The Simplest “Deep Learning” Model: Linear Regression#

Initializing our model#

Good old fashioned linear model: \(y = wx + b\).

# Pytorch's `nn` module has lots of neural network building blocks
# nn.Linear is what we need for y=wx+b
reg_model = nn.Linear(in_features = 1, out_features = 1)

Question

What do you think the arguments `in_features` and `out_features` mean? When might they not be 1?

# pytorch randomly initializes the w and b
reg_model.weight, reg_model.bias
(Parameter containing:
 tensor([[-0.8761]], requires_grad=True),
 Parameter containing:
 tensor([-0.5502], requires_grad=True))
# let's look at some predictions
with torch.no_grad():
    y_reg_init = reg_model(x_reg)
    
y_reg_init[:5]
tensor([[-3.0825],
        [-2.5047],
        [-1.7339],
        [ 2.2167],
        [-1.4418]])
# plot the predictions before training the model
plt.plot(x_reg, y_reg, 'o', label='Actual targets')
plt.plot(x_reg, y_reg_init, 'o', label='Predicted targets')
plt.grid()
plt.legend()
_ = plt.title("This model sucks.\nWe better fit it.")
../_images/da7f5535b2c765ae2099aa127ee9534117762ecab07180610463ee42122e4e64.png

Anatomy of a training loop#

Basic idea:

  • Start with random parameter values

  • Define a loss/cost/objective measure to optimize

  • Use training data to evaluate the loss

  • Update the model to reduce the loss (use gradient descent)

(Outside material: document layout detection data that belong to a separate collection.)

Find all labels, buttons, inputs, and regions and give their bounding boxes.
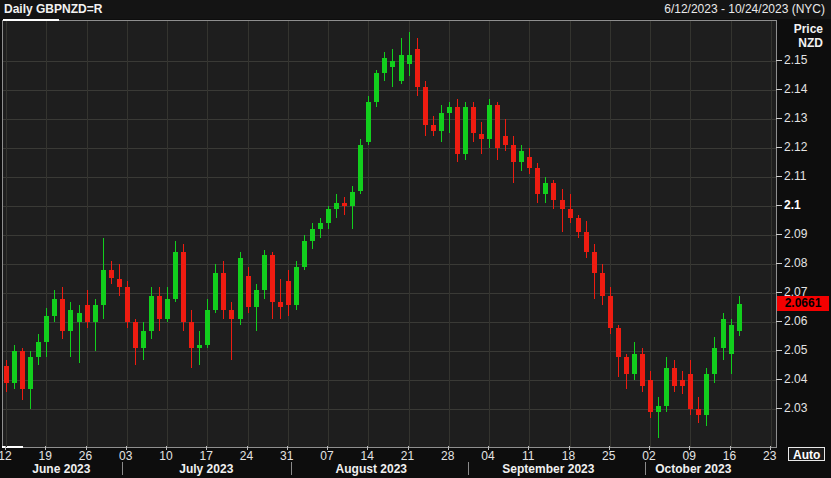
x-tick-label: 18 [562, 449, 575, 463]
candle-body [584, 232, 589, 252]
grid-line-horizontal [3, 148, 776, 149]
y-tick-label: 2.07 [784, 285, 807, 299]
x-tick-label: 31 [280, 449, 293, 463]
candle-body [181, 252, 186, 322]
grid-line-vertical [570, 21, 571, 447]
candle-body [624, 357, 629, 374]
date-axis: 1219260310172431071421280411182502091623… [0, 446, 790, 478]
candle-body [302, 241, 307, 267]
candle-body [640, 354, 645, 386]
candle-body [487, 105, 492, 140]
y-tick-label: 2.05 [784, 343, 807, 357]
x-tick-label: 21 [401, 449, 414, 463]
y-tick-mark [776, 205, 782, 206]
chart-title: Daily GBPNZD=R [4, 2, 102, 16]
candle-body [439, 113, 444, 130]
x-tick-label: 19 [39, 449, 52, 463]
candle-wick [392, 49, 393, 87]
y-tick-label: 2.03 [784, 401, 807, 415]
candle-body [664, 368, 669, 406]
grid-line-horizontal [3, 380, 776, 381]
chart-window: Daily GBPNZD=R 6/12/2023 - 10/24/2023 (N… [0, 0, 831, 478]
month-separator [291, 462, 292, 475]
candle-body [326, 209, 331, 224]
y-tick-label: 2.15 [784, 53, 807, 67]
candle-body [479, 134, 484, 140]
y-tick-label: 2.06 [784, 314, 807, 328]
grid-line-vertical [127, 21, 128, 447]
frame-highlight-top [3, 19, 59, 21]
grid-line-horizontal [3, 206, 776, 207]
grid-line-vertical [771, 21, 772, 447]
x-tick-label: 02 [642, 449, 655, 463]
candle-body [721, 319, 726, 348]
y-tick-mark [776, 408, 782, 409]
x-tick-label: 25 [602, 449, 615, 463]
grid-line-horizontal [3, 177, 776, 178]
y-tick-label: 2.1 [784, 198, 801, 212]
grid-line-vertical [87, 21, 88, 447]
y-tick-label: 2.04 [784, 372, 807, 386]
month-label: August 2023 [336, 462, 407, 476]
y-tick-mark [776, 234, 782, 235]
candle-body [592, 252, 597, 272]
candle-body [117, 279, 122, 288]
candle-wick [344, 197, 345, 214]
grid-line-vertical [489, 21, 490, 447]
auto-scale-button[interactable]: Auto [788, 447, 825, 461]
x-tick-label: 12 [0, 449, 12, 463]
candle-body [431, 125, 436, 131]
candle-body [4, 366, 9, 383]
candle-body [519, 151, 524, 163]
candle-body [294, 267, 299, 305]
candle-body [543, 183, 548, 195]
candle-body [60, 299, 65, 331]
y-tick-label: 2.08 [784, 256, 807, 270]
candle-body [189, 322, 194, 348]
candle-body [109, 270, 114, 279]
grid-line-vertical [328, 21, 329, 447]
candle-body [262, 255, 267, 290]
grid-line-horizontal [3, 322, 776, 323]
candle-body [278, 302, 283, 308]
candle-body [382, 58, 387, 73]
candle-body [85, 305, 90, 322]
candle-body [93, 305, 98, 322]
candle-body [141, 331, 146, 348]
candle-body [527, 157, 532, 169]
grid-line-vertical [368, 21, 369, 447]
x-tick-label: 24 [240, 449, 253, 463]
candle-body [213, 273, 218, 311]
x-tick-label: 28 [441, 449, 454, 463]
candle-body [133, 322, 138, 348]
x-tick-label: 03 [119, 449, 132, 463]
candle-body [712, 348, 717, 374]
y-tick-mark [776, 292, 782, 293]
y-tick-label: 2.14 [784, 82, 807, 96]
month-label: September 2023 [502, 462, 594, 476]
candle-body [229, 310, 234, 319]
x-tick-label: 23 [763, 449, 776, 463]
x-tick-label: 04 [481, 449, 494, 463]
candle-body [463, 107, 468, 153]
candle-body [495, 105, 500, 149]
candle-body [447, 107, 452, 113]
candle-body [238, 258, 243, 319]
candle-body [358, 145, 363, 191]
candle-body [737, 304, 742, 330]
x-tick-label: 11 [522, 449, 534, 463]
grid-line-vertical [529, 21, 530, 447]
month-separator [468, 462, 469, 475]
candle-body [503, 136, 508, 145]
candle-body [688, 374, 693, 409]
y-tick-label: 2.11 [784, 169, 806, 183]
month-separator [122, 462, 123, 475]
grid-line-vertical [167, 21, 168, 447]
candle-body [366, 102, 371, 143]
candle-body [729, 325, 734, 354]
plot-area[interactable] [2, 20, 777, 448]
candle-body [576, 218, 581, 233]
y-tick-mark [776, 321, 782, 322]
x-tick-label: 07 [320, 449, 333, 463]
grid-line-horizontal [3, 90, 776, 91]
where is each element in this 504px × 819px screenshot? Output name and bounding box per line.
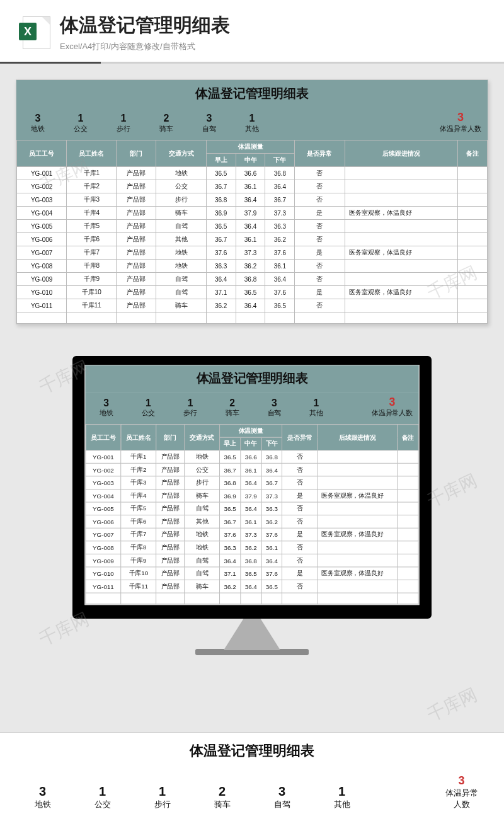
col-name: 员工姓名 <box>67 140 117 167</box>
col-afternoon: 下午 <box>261 437 282 450</box>
watermark: 千库网 <box>423 683 481 727</box>
table-row: YG-010千库10产品部自驾37.136.537.6是医务室观察，体温良好 <box>17 286 488 299</box>
summary-stat: 1步行 <box>175 398 205 418</box>
table-row: YG-006千库6产品部其他36.736.136.2否 <box>86 515 418 529</box>
table-row: YG-011千库11产品部骑车36.236.436.5否 <box>17 299 488 312</box>
col-dept: 部门 <box>117 140 156 167</box>
table-row: YG-002千库2产品部公交36.736.136.4否 <box>86 463 418 476</box>
spreadsheet-preview: 体温登记管理明细表 3地铁1公交1步行2骑车3自驾1其他3体温异常人数 员工工号… <box>16 79 488 324</box>
table-row: YG-003千库3产品部步行36.836.436.7否 <box>86 476 418 490</box>
col-followup: 后续跟进情况 <box>318 425 398 450</box>
summary-stat: 1公交 <box>66 113 96 134</box>
data-table: 员工工号 员工姓名 部门 交通方式 体温测量 是否异常 后续跟进情况 备注 早上… <box>16 140 488 324</box>
table-row: YG-006千库6产品部其他36.736.136.2否 <box>17 233 488 246</box>
summary-stat: 3自驾 <box>265 784 299 810</box>
table-row: YG-008千库8产品部地铁36.336.236.1否 <box>86 541 418 554</box>
col-remark: 备注 <box>398 425 418 450</box>
sheet-title: 体温登记管理明细表 <box>0 733 504 769</box>
summary-stat: 2骑车 <box>217 398 247 418</box>
page-subtitle: Excel/A4打印/内容随意修改/自带格式 <box>60 41 485 52</box>
table-row: YG-001千库1产品部地铁36.536.636.8否 <box>17 167 488 180</box>
col-id: 员工工号 <box>17 140 67 167</box>
col-id: 员工工号 <box>86 425 121 450</box>
table-row: YG-001千库1产品部地铁36.536.636.8否 <box>86 450 418 464</box>
col-afternoon: 下午 <box>265 154 295 167</box>
monitor-mockup: 体温登记管理明细表 3地铁1公交1步行2骑车3自驾1其他3体温异常人数 员工工号… <box>0 356 504 655</box>
summary-stat: 1其他 <box>301 398 331 418</box>
summary-stat: 3地铁 <box>23 113 53 134</box>
summary-stat: 1其他 <box>324 784 359 810</box>
col-name: 员工姓名 <box>121 425 156 450</box>
summary-stat: 1公交 <box>85 784 120 810</box>
col-noon: 中午 <box>236 154 265 167</box>
col-abnormal: 是否异常 <box>295 140 345 167</box>
summary-stat: 3地铁 <box>25 784 60 810</box>
table-row: YG-009千库9产品部自驾36.436.836.4否 <box>17 273 488 286</box>
sheet-title: 体温登记管理明细表 <box>85 365 418 392</box>
col-abnormal: 是否异常 <box>282 425 318 450</box>
col-morning: 早上 <box>220 437 241 450</box>
table-row: YG-004千库4产品部骑车36.937.937.3是医务室观察，体温良好 <box>17 207 488 220</box>
summary-stat: 2骑车 <box>151 113 181 134</box>
col-remark: 备注 <box>458 140 488 167</box>
table-row: YG-007千库7产品部地铁37.637.337.6是医务室观察，体温良好 <box>86 528 418 541</box>
col-temp-group: 体温测量 <box>220 425 282 438</box>
summary-stat: 3地铁 <box>91 398 121 418</box>
summary-stat: 1公交 <box>134 398 163 418</box>
summary-stat: 1其他 <box>237 113 267 134</box>
abnormal-count: 3体温异常人数 <box>440 111 481 134</box>
col-temp-group: 体温测量 <box>206 140 295 154</box>
col-followup: 后续跟进情况 <box>345 140 457 167</box>
summary-stat: 3自驾 <box>260 398 289 418</box>
summary-stat: 3自驾 <box>194 113 224 134</box>
table-row: YG-004千库4产品部骑车36.937.937.3是医务室观察，体温良好 <box>86 489 418 502</box>
abnormal-count: 3体温异常人数 <box>372 396 413 418</box>
summary-stat: 2骑车 <box>205 784 239 810</box>
table-row: YG-010千库10产品部自驾37.136.537.6是医务室观察，体温良好 <box>86 567 418 580</box>
page-header: X 体温登记管理明细表 Excel/A4打印/内容随意修改/自带格式 <box>0 0 504 62</box>
table-row: YG-008千库8产品部地铁36.336.236.1否 <box>17 260 488 273</box>
table-row: YG-002千库2产品部公交36.736.136.4否 <box>17 180 488 193</box>
sheet-title: 体温登记管理明细表 <box>16 80 488 107</box>
col-transport: 交通方式 <box>156 140 206 167</box>
abnormal-count: 3体温异常人数 <box>444 774 479 810</box>
table-row <box>17 312 488 324</box>
page-title: 体温登记管理明细表 <box>60 13 485 38</box>
summary-stat: 1步行 <box>108 113 139 134</box>
table-row <box>86 593 418 604</box>
col-noon: 中午 <box>241 437 261 450</box>
excel-icon: X <box>19 15 50 50</box>
header-divider <box>0 62 504 64</box>
data-table: 员工工号 员工姓名 部门 交通方式 体温测量 是否异常 后续跟进情况 备注 早上… <box>85 424 418 604</box>
table-row: YG-005千库5产品部自驾36.536.436.3否 <box>86 502 418 515</box>
col-dept: 部门 <box>156 425 185 450</box>
table-row: YG-009千库9产品部自驾36.436.836.4否 <box>86 554 418 567</box>
summary-stat: 1步行 <box>145 784 180 810</box>
table-row: YG-011千库11产品部骑车36.236.436.5否 <box>86 580 418 593</box>
table-row: YG-005千库5产品部自驾36.536.436.3否 <box>17 220 488 233</box>
table-row: YG-003千库3产品部步行36.836.436.7否 <box>17 193 488 207</box>
col-transport: 交通方式 <box>185 425 220 450</box>
col-morning: 早上 <box>206 154 236 167</box>
table-row: YG-007千库7产品部地铁37.637.337.6是医务室观察，体温良好 <box>17 246 488 260</box>
footer-preview: 体温登记管理明细表 3地铁1公交1步行2骑车3自驾1其他3体温异常人数 <box>0 732 504 819</box>
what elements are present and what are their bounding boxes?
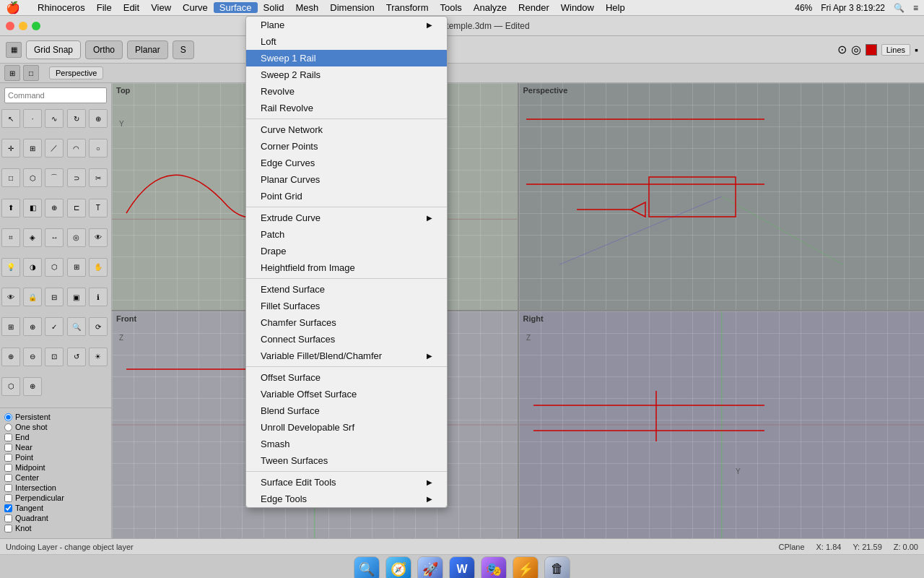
dock-trash[interactable]: 🗑 xyxy=(544,556,570,579)
minimize-button[interactable] xyxy=(19,22,27,30)
snap-midpoint[interactable]: Midpoint xyxy=(4,463,107,472)
menu-item-patch[interactable]: Patch xyxy=(246,226,447,243)
menu-item-curve-network[interactable]: Curve Network xyxy=(246,121,447,138)
group-tool[interactable]: ⊟ xyxy=(45,288,64,306)
layer-icon[interactable]: ▦ xyxy=(6,42,22,58)
snap-center-checkbox[interactable] xyxy=(4,474,12,482)
menu-item-point-grid[interactable]: Point Grid xyxy=(246,188,447,204)
snap-knot[interactable]: Knot xyxy=(4,524,107,532)
menubar-render[interactable]: Render xyxy=(513,2,555,13)
snap-quadrant[interactable]: Quadrant xyxy=(4,514,107,522)
snap-quadrant-checkbox[interactable] xyxy=(4,514,12,522)
dock-finder[interactable]: 🔍 xyxy=(354,556,380,579)
grid-tool[interactable]: ⊞ xyxy=(1,317,20,336)
menu-item-heightfield[interactable]: Heightfield from Image xyxy=(246,259,447,276)
lights-tool[interactable]: ☀ xyxy=(89,348,108,366)
dimension-tool[interactable]: ↔ xyxy=(45,228,64,247)
menu-item-edge-tools[interactable]: Edge Tools ▶ xyxy=(246,491,447,507)
persistent-radio-input[interactable] xyxy=(4,413,12,421)
menu-item-variable-fillet[interactable]: Variable Fillet/Blend/Chamfer ▶ xyxy=(246,348,447,364)
snap-perpendicular[interactable]: Perpendicular xyxy=(4,493,107,502)
menu-item-extend-surface[interactable]: Extend Surface xyxy=(246,281,447,298)
panel-toggle-button[interactable]: ▪ xyxy=(915,44,918,56)
snap-midpoint-checkbox[interactable] xyxy=(4,464,12,472)
rectangle-tool[interactable]: □ xyxy=(1,168,20,187)
menu-item-plane[interactable]: Plane ▶ xyxy=(246,17,447,33)
snap-end-checkbox[interactable] xyxy=(4,434,12,441)
snap-perpendicular-checkbox[interactable] xyxy=(4,494,12,502)
snap-point-checkbox[interactable] xyxy=(4,454,12,462)
menu-item-chamfer-surfaces[interactable]: Chamfer Surfaces xyxy=(246,314,447,331)
dock-tools[interactable]: ⚡ xyxy=(513,556,539,579)
grid-snap-button[interactable]: Grid Snap xyxy=(26,40,81,59)
menu-item-offset-surface[interactable]: Offset Surface xyxy=(246,369,447,386)
grid-view-icon[interactable]: ⊞ xyxy=(4,65,20,81)
surface-tool[interactable]: ◧ xyxy=(23,199,42,217)
dock-safari[interactable]: 🧭 xyxy=(385,556,411,579)
measure-tool[interactable]: ⊕ xyxy=(23,317,42,336)
menu-item-extrude-curve[interactable]: Extrude Curve ▶ xyxy=(246,210,447,226)
snap-tangent[interactable]: Tangent xyxy=(4,504,107,512)
lines-label[interactable]: Lines xyxy=(881,44,910,56)
menu-item-surface-edit-tools[interactable]: Surface Edit Tools ▶ xyxy=(246,474,447,491)
scale-tool[interactable]: ⊕ xyxy=(89,109,108,128)
circle-tool[interactable]: ○ xyxy=(89,139,108,158)
menu-item-planar-curves[interactable]: Planar Curves xyxy=(246,171,447,188)
offset-tool[interactable]: ⊃ xyxy=(67,168,86,187)
menu-item-sweep2rails[interactable]: Sweep 2 Rails xyxy=(246,66,447,83)
menu-item-sweep1rail[interactable]: Sweep 1 Rail xyxy=(246,50,447,66)
block-tool[interactable]: ▣ xyxy=(67,288,86,306)
visibility-tool[interactable]: 👁 xyxy=(1,288,20,306)
copy-tool[interactable]: ⊞ xyxy=(23,139,42,158)
text-tool[interactable]: T xyxy=(89,199,108,217)
menubar-curve[interactable]: Curve xyxy=(177,2,214,13)
menu-item-edge-curves[interactable]: Edge Curves xyxy=(246,155,447,171)
dock-launchpad[interactable]: 🚀 xyxy=(417,556,443,579)
magnify-tool[interactable]: 🔍 xyxy=(67,317,86,336)
line-tool[interactable]: ／ xyxy=(45,139,64,158)
fillet-tool[interactable]: ⌒ xyxy=(45,168,64,187)
ortho-button[interactable]: Ortho xyxy=(85,40,123,59)
menu-item-unroll[interactable]: Unroll Developable Srf xyxy=(246,419,447,436)
cplane-label[interactable]: CPlane xyxy=(778,543,804,551)
menubar-analyze[interactable]: Analyze xyxy=(468,2,513,13)
menu-item-drape[interactable]: Drape xyxy=(246,243,447,259)
lock-tool[interactable]: 🔒 xyxy=(23,288,42,306)
point-tool[interactable]: · xyxy=(23,109,42,128)
polygon-tool[interactable]: ⬡ xyxy=(23,168,42,187)
menubar-surface[interactable]: Surface xyxy=(214,2,258,13)
snap-end[interactable]: End xyxy=(4,433,107,441)
zoom-out-tool[interactable]: ⊖ xyxy=(23,348,42,366)
search-icon[interactable]: 🔍 xyxy=(894,3,905,13)
snap-intersection[interactable]: Intersection xyxy=(4,483,107,492)
menu-item-connect-surfaces[interactable]: Connect Surfaces xyxy=(246,331,447,348)
curve-tool[interactable]: ∿ xyxy=(45,109,64,128)
check-tool[interactable]: ✓ xyxy=(45,317,64,336)
snap-tool[interactable]: ◎ xyxy=(67,228,86,247)
view-tool[interactable]: 👁 xyxy=(89,228,108,247)
menubar-dimension[interactable]: Dimension xyxy=(324,2,380,13)
menubar-mesh[interactable]: Mesh xyxy=(290,2,325,13)
menu-item-loft[interactable]: Loft xyxy=(246,33,447,50)
material-tool[interactable]: ◑ xyxy=(23,258,42,277)
fullscreen-button[interactable] xyxy=(32,22,40,30)
oneshot-radio-input[interactable] xyxy=(4,423,12,431)
rotate-tool[interactable]: ↻ xyxy=(67,109,86,128)
render-tool[interactable]: 💡 xyxy=(1,258,20,277)
color-swatch[interactable] xyxy=(866,44,877,56)
menubar-help[interactable]: Help xyxy=(600,2,631,13)
dock-creative[interactable]: 🎭 xyxy=(481,556,507,579)
single-view-icon[interactable]: □ xyxy=(23,65,39,81)
camera-tool[interactable]: ⬡ xyxy=(45,258,64,277)
snap-intersection-checkbox[interactable] xyxy=(4,484,12,492)
menu-item-tween-surfaces[interactable]: Tween Surfaces xyxy=(246,452,447,469)
menubar-solid[interactable]: Solid xyxy=(258,2,290,13)
menubar-rhinoceros[interactable]: Rhinoceros xyxy=(32,2,91,13)
boolean-tool[interactable]: ⊕ xyxy=(45,199,64,217)
snap-center[interactable]: Center xyxy=(4,473,107,482)
menubar-edit[interactable]: Edit xyxy=(118,2,145,13)
perspective-tab[interactable]: Perspective xyxy=(49,66,103,79)
snap-near[interactable]: Near xyxy=(4,443,107,452)
menubar-window[interactable]: Window xyxy=(555,2,600,13)
menubar-tools[interactable]: Tools xyxy=(434,2,467,13)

  • Repeat until converged

Basic weight update formula: \( w_{i+1} = w_i - \mathrm{lr}\times \left.\frac{\partial L}{\partial w}\right|_{w=w_i} \)

Question

Why the minus sign in front of the second term?

grad descent
# re-initialize our model each time we run this cell
# otherwise the model picks up from where it left off
reg_model = nn.Linear(in_features = 1, out_features = 1)

# the torch `optim` module helps us fit models
import torch.optim as optim

# create our optimizer object and tell it about the parameters in our model
# the optimizer will be responsible for updating these parameters during training
optimizer = optim.SGD(reg_model.parameters(), lr=0.01)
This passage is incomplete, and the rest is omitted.